━━ Records for processing ━━

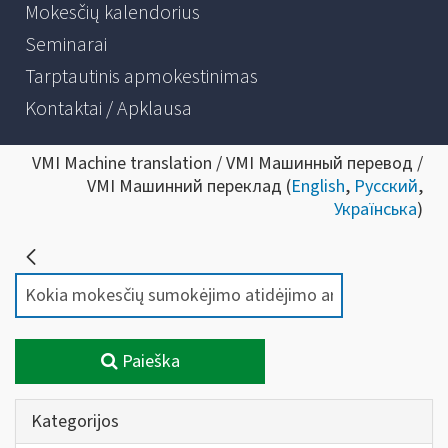
Mokesčių kalendorius
Seminarai
Tarptautinis apmokestinimas
Kontaktai / Apklausa
VMI Machine translation / VMI Машинный перевод /
VMI Машинний переклад (
English
,
Русский
,
Українська
)
Paieška
Kategorijos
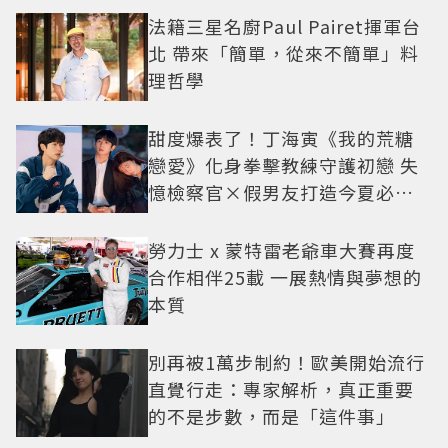
法籍三星名廚Paul Pairet揮軍台
北 帶來「簡單，從來不簡單」料
理哲學
甜度爆表了！丁海寅《我的荒糖
戀愛》化身拳擊教練守護初戀 失
憶檢察官×假男友打造今夏必看
小甜劇
勞力士 x 蒙特雷老爺車大賽再度
合作相伴25載 一展熱情與夢想的
本質
別再被1萬步制約！歐美開始流行
直覺行走：專家解析，真正重要
的不是步數，而是「這件事」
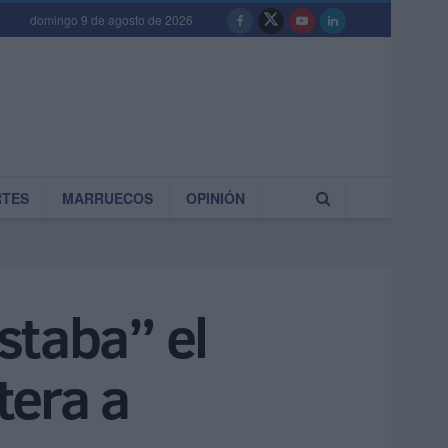
domingo 9 de agosto de 2026
RTES
MARRUECOS
OPINIÓN
staba” el
tera a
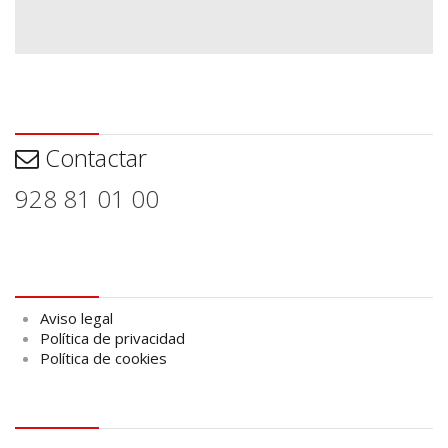
Contactar
Contactar
928 81 01 00
Aviso legal
Aviso legal
Política de privacidad
Política de cookies
logo Cabildo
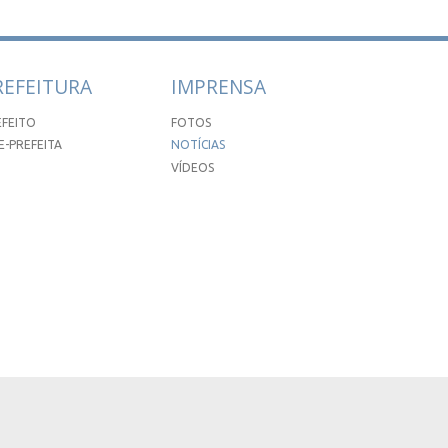
REFEITURA
IMPRENSA
EFEITO
FOTOS
E-PREFEITA
NOTÍCIAS
VÍDEOS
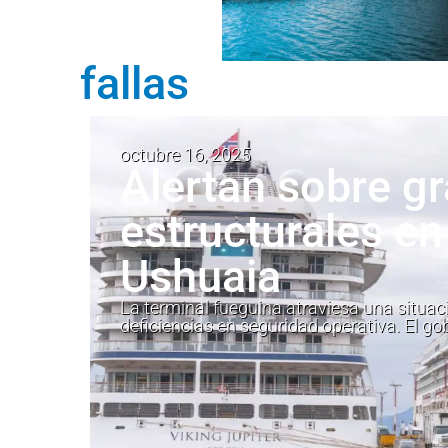
fallas
octubre 16, 2025
Alertan sobre gr
estructurales en
Ushuaia
La terminal fueguina atraviesa una situac
deficiencias en seguridad operativa. El go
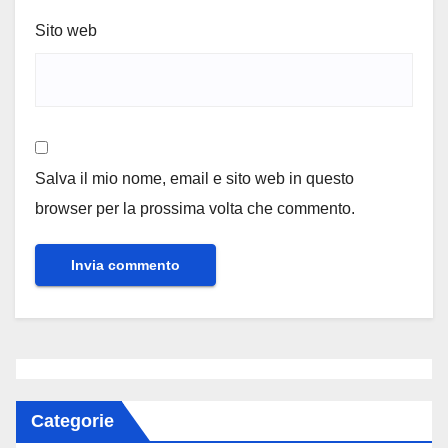
Sito web
Salva il mio nome, email e sito web in questo
browser per la prossima volta che commento.
Categorie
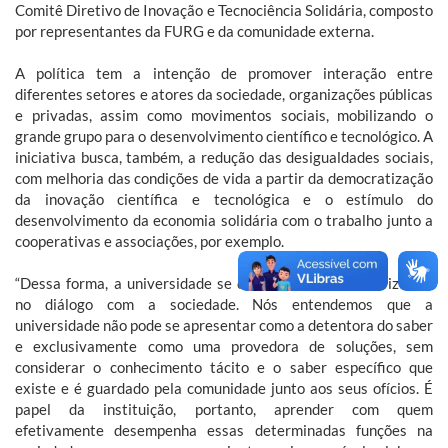
Comitê Diretivo de Inovação e Tecnociência Solidária, composto
por representantes da FURG e da comunidade externa.
A política tem a intenção de promover interação entre
diferentes setores e atores da sociedade, organizações públicas
e privadas, assim como movimentos sociais, mobilizando o
grande grupo para o desenvolvimento científico e tecnológico. A
iniciativa busca, também, a redução das desigualdades sociais,
com melhoria das condições de vida a partir da democratização
da inovação científica e tecnológica e o estímulo do
desenvolvimento da economia solidária com o trabalho junto a
cooperativas e associações, por exemplo.
“Dessa forma, a universidade se coloca em contato horizontal
no diálogo com a sociedade. Nós entendemos que a
universidade não pode se apresentar como a detentora do saber
e exclusivamente como uma provedora de soluções, sem
considerar o conhecimento tácito e o saber específico que
existe e é guardado pela comunidade junto aos seus ofícios. É
papel da instituição, portanto, aprender com quem
efetivamente desempenha essas determinadas funções na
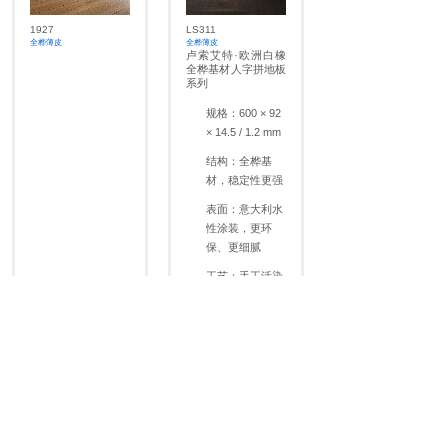
1927
LS311
全桦薄皮
全桦薄皮
卢索艾特·欧洲白橡
全桦基材人字拼地板
系列
规格：600 × 92
× 14.5 / 1.2 mm
结构：全桦基
材，稳定性更强
表面：意大利水
性涂装，更环
保、更细腻
工艺：手工活染
× 手刮 / 锯齿，
真实还原木材肌
理
在经典人字拼秩序之
上，我们将色彩与工
艺做到了更细致的表
达。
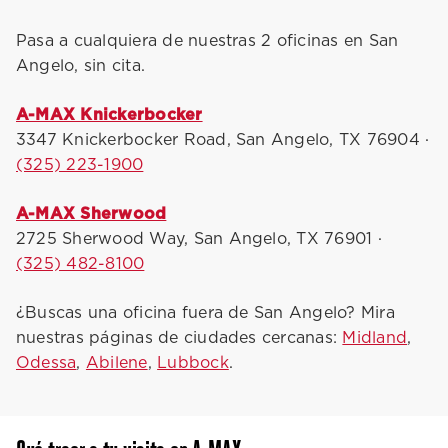
Pasa a cualquiera de nuestras 2 oficinas en San
Angelo, sin cita.
A-MAX Knickerbocker
3347 Knickerbocker Road, San Angelo, TX 76904 ·
(325) 223-1900
A-MAX Sherwood
2725 Sherwood Way, San Angelo, TX 76901 ·
(325) 482-8100
¿Buscas una oficina fuera de San Angelo? Mira
nuestras páginas de ciudades cercanas:
Midland
,
Odessa
,
Abilene
,
Lubbock
.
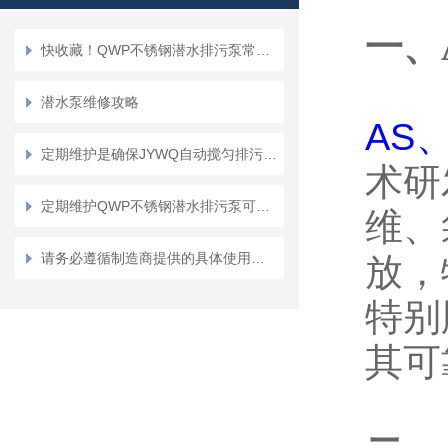
一、
快收藏！QWP不锈钢潜水排污泵常见故障的对应解决妙招
潜水泵维修攻略
AS
定期维护是确保JYWQ自动搅匀排污泵可靠性的关键
术研
定期维护QWP不锈钢潜水排污泵可确保污水处理系统的正常运行
维、
请务必遵循制造商提供的具体使用说明和安全指南来正确操作潜水排污泵
放，
特别
其可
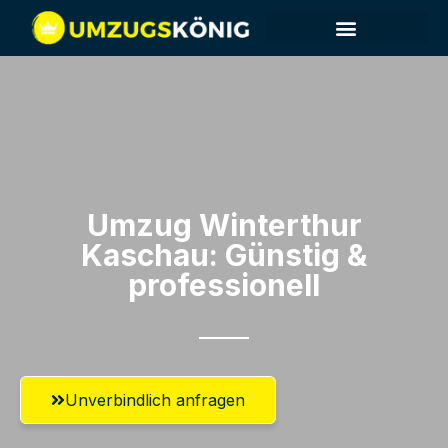
Umzug Winterthur​
Kaschau: Günstig &
professionell​
Unverbindlich anfragen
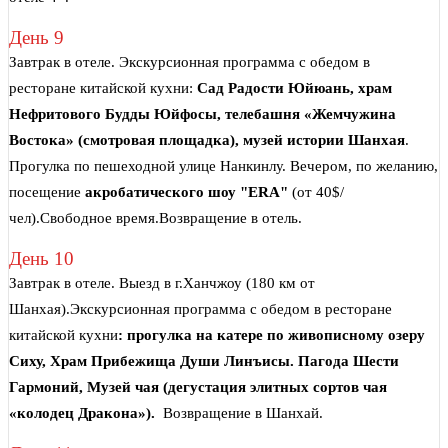
День 9
Завтрак в отеле. Экскурсионная программа с обедом в
ресторане китайской кухни:
Сад Радости Юйюань, храм
Нефритового Будды Юйфосы, телебашня «Жемчужина
Востока» (смотровая площадка), музей истории Шанхая
.
Прогулка по пешеходной улице Нанкинлу. Вечером, по желанию,
посещение
акробатического шоу "ERA"
(от 40$/
чел).Свободное время.Возвращение в отель.
День 10
Завтрак в отеле. Выезд в г.Ханчжоу (180 км от
Шанхая).Экскурсионная программа с обедом в ресторане
китайской кухни
: прогулка на катере по живописному озеру
Сиху, Храм Прибежища Души Линъисы.
Пагода Шести
Гармоний, Музей чая (дегустация элитных сортов чая
«колодец Дракона»).
Возвращение в Шанхай.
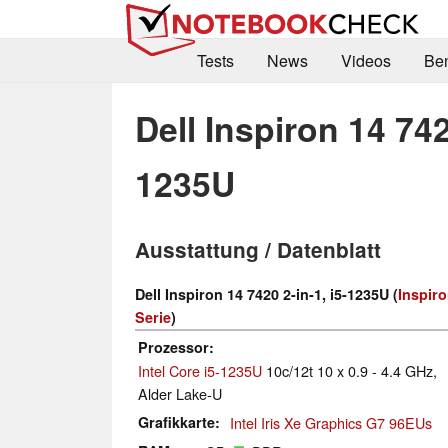
Tests
News
Videos
Be
Dell Inspiron 14 742
1235U
Ausstattung / Datenblatt
Dell Inspiron 14 7420 2-in-1, i5-1235U (
Inspiro
Serie
)
Prozessor
Intel Core i5-1235U
10c/12t 10 x 0.9 - 4.4 GHz,
Alder Lake-U
Grafikkarte
Intel Iris Xe Graphics G7 96EUs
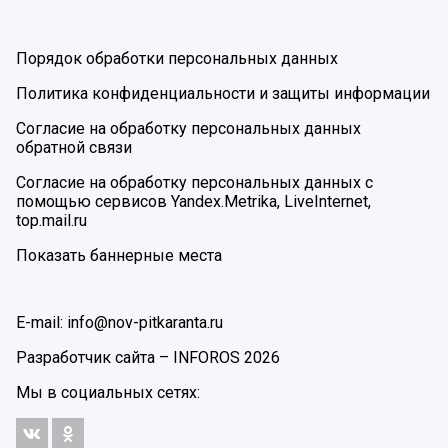
Порядок обработки персональных данных
Политика конфиденциальности и защиты информации
Согласие на обработку персональных данных
обратной связи
Согласие на обработку персональных данных с
помощью сервисов Yandex.Metrika, LiveInternet,
top.mail.ru
Показать баннерные места
E-mail: info@nov-pitkaranta.ru
Разработчик сайта –
INFOROS
2026
Мы в социальных сетях:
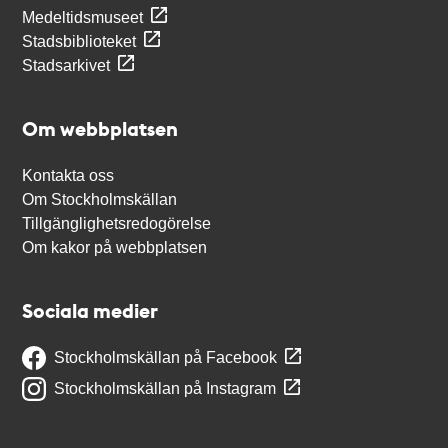
Medeltidsmuseet
Stadsbiblioteket
Stadsarkivet
Om webbplatsen
Kontakta oss
Om Stockholmskällan
Tillgänglighetsredogörelse
Om kakor på webbplatsen
Sociala medier
Stockholmskällan på Facebook
Stockholmskällan på Instagram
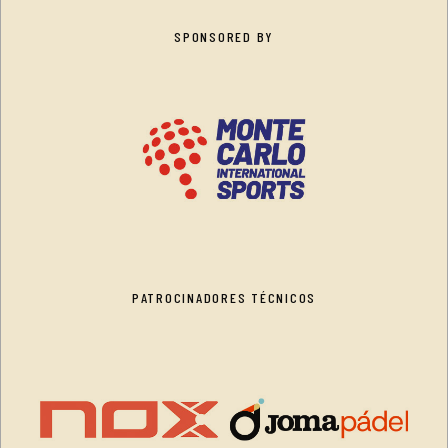
SPONSORED BY
PATROCINADORES TÉCNICOS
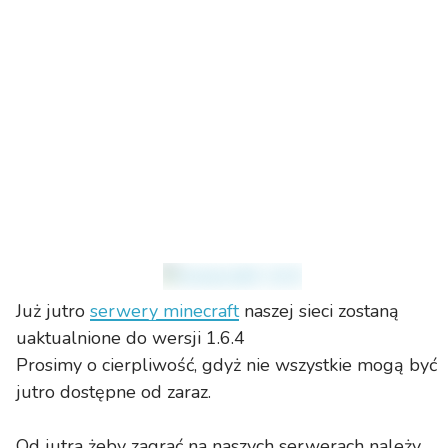
Już jutro
serwery minecraft
naszej sieci zostaną
uaktualnione do wersji 1.6.4
Prosimy o cierpliwość, gdyż nie wszystkie mogą być
jutro dostępne od zaraz.
Od jutra żeby zagrać na naszych serwerach należy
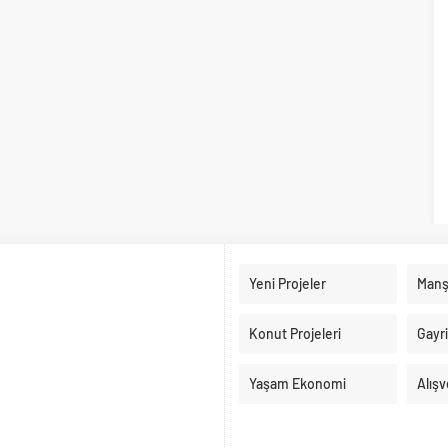
Yeni Projeler
Manş
Konut Projeleri
Gayr
Yaşam Ekonomi
Alışv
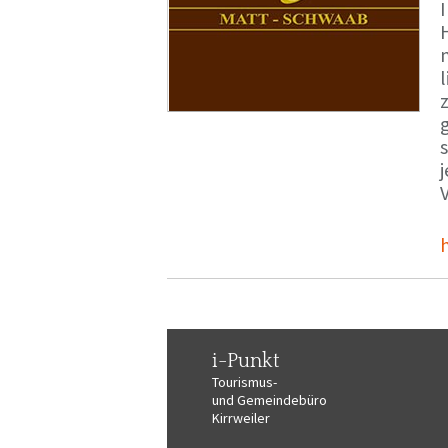
i-Punkt
Tourismus-
und Gemeindebüro
Kirrweiler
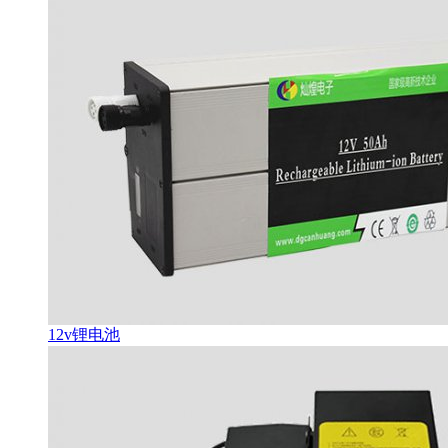
12v锂电池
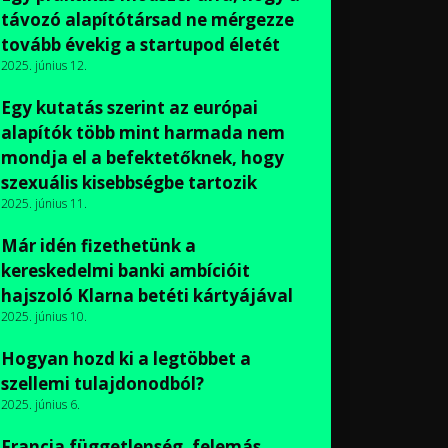
távozó alapítótársad ne mérgezze
tovább évekig a startupod életét
2025. június 12.
Egy kutatás szerint az európai
alapítók több mint harmada nem
mondja el a befektetőknek, hogy
szexuális kisebbségbe tartozik
2025. június 11.
Már idén fizethetünk a
kereskedelmi banki ambícióit
hajszoló Klarna betéti kártyájával
2025. június 10.
Hogyan hozd ki a legtöbbet a
szellemi tulajdonodból?
2025. június 6.
Francia függetlenség, felemás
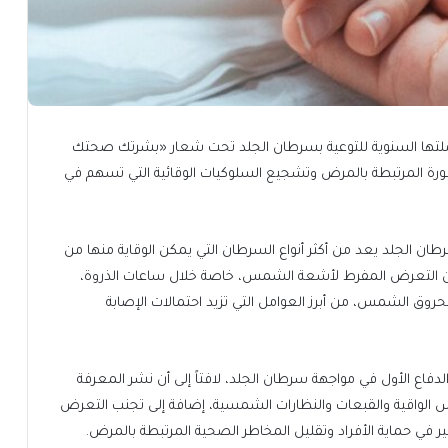
ملتها السنوية للتوعية بسرطان الجلد تحت شعار «بشرتك صحتك
ورة المرتبطة بالمرض وتشجيع السلوكيات الوقائية التي تسهم في
طان الجلد يعد من أكثر أنواع السرطان التي يمكن الوقاية منها من
لى أن التعرض المفرط لأشعة الشمس، خاصة خلال ساعات الذروة،
روق الشمس، من أبرز العوامل التي تزيد احتمالات الإصابة
دفاع الأول في مواجهة سرطان الجلد، لافتاً إلى أن نشر المعرفة
س الواقية والقبعات والنظارات الشمسية، إضافة إلى تجنب التعرض
ي حماية الأفراد وتقليل المخاطر الصحية المرتبطة بالمرض.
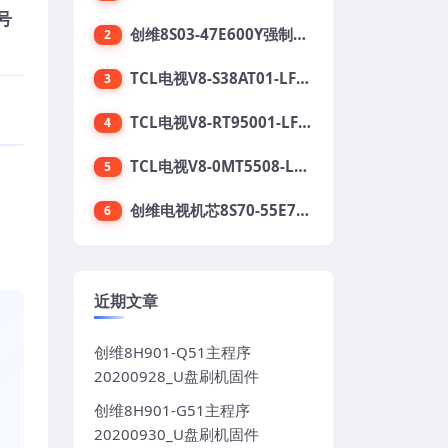
号
创维8S03-47E600Y强制升级软件刷机电视固件包
2
TCL电视V8-S38AT01-LF1V123版本强刷电视固件包下载
3
TCL电视V8-RT95001-LF1V215版本强刷电视固件包下载
4
TCL电视V8-0MT5508-LF1V362版本强刷电视固件包下载
5
。
创维电视机芯8S70-55E710S系列酷开5.05刷机固件
6
近期文章
创维8H901-Q51主程序
20200928_U盘刷机固件
创维8H901-G51主程序
20200930_U盘刷机固件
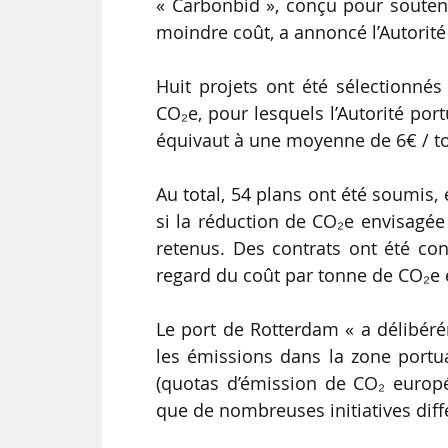
« Carbonbid », conçu pour souteni
moindre coût, a annoncé l’Autorité
Huit projets ont été sélectionné
CO₂e, pour lesquels l’Autorité por
équivaut à une moyenne de 6€ / t
Au total, 54 plans ont été soumis, 
si la réduction de CO₂e envisagée 
retenus. Des contrats ont été con
regard du coût par tonne de CO₂e é
Le port de Rotterdam « a délibéré
les émissions dans la zone portua
(quotas d’émission de CO₂ europ
que de nombreuses initiatives diff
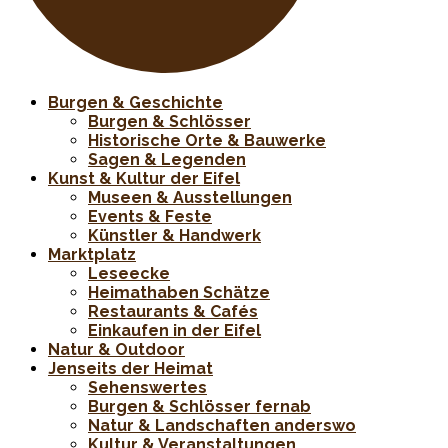
Burgen & Geschichte
Burgen & Schlösser
Historische Orte & Bauwerke
Sagen & Legenden
Kunst & Kultur der Eifel
Museen & Ausstellungen
Events & Feste
Künstler & Handwerk
Marktplatz
Leseecke
Heimathaben Schätze
Restaurants & Cafés
Einkaufen in der Eifel
Natur & Outdoor
Jenseits der Heimat
Sehenswertes
Burgen & Schlösser fernab
Natur & Landschaften anderswo
Kultur & Veranstaltungen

━━━

Your answer must be exactly the lines from the one with "20200928_U盘刷机固件" through the last line of the entries, both included, with no pictures; please add nothing else.

_Written solution:_
20200928_U盘刷机固件
创维8H901-G51主程序
20200930_U盘刷机固件
« Carbonbid », conçu pour souteni
moindre coût, a annoncé l’Autorité
Huit projets ont été sélectionné
CO₂e, pour lesquels l’Autorité por
équivaut à une moyenne de 6€ / t
Au total, 54 plans ont été soumis, 
si la réduction de CO₂e envisagée 
retenus. Des contrats ont été con
regard du coût par tonne de CO₂e é
Le port de Rotterdam « a délibéré
les émissions dans la zone portua
(quotas d’émission de CO₂ europ
que de nombreuses initiatives diff
Burgen & Geschichte
Burgen & Schlösser
Historische Orte & Bauwerke
Sagen & Legenden
Kunst & Kultur der Eifel
Museen & Ausstellungen
Events & Feste
Künstler & Handwerk
Marktplatz
Leseecke
Heimathaben Schätze
Restaurants & Cafés
Einkaufen in der Eifel
Natur & Outdoor
Jenseits der Heimat
Sehenswertes
Burgen & Schlösser fernab
Natur & Landschaften anderswo
Kultur & Veranstaltungen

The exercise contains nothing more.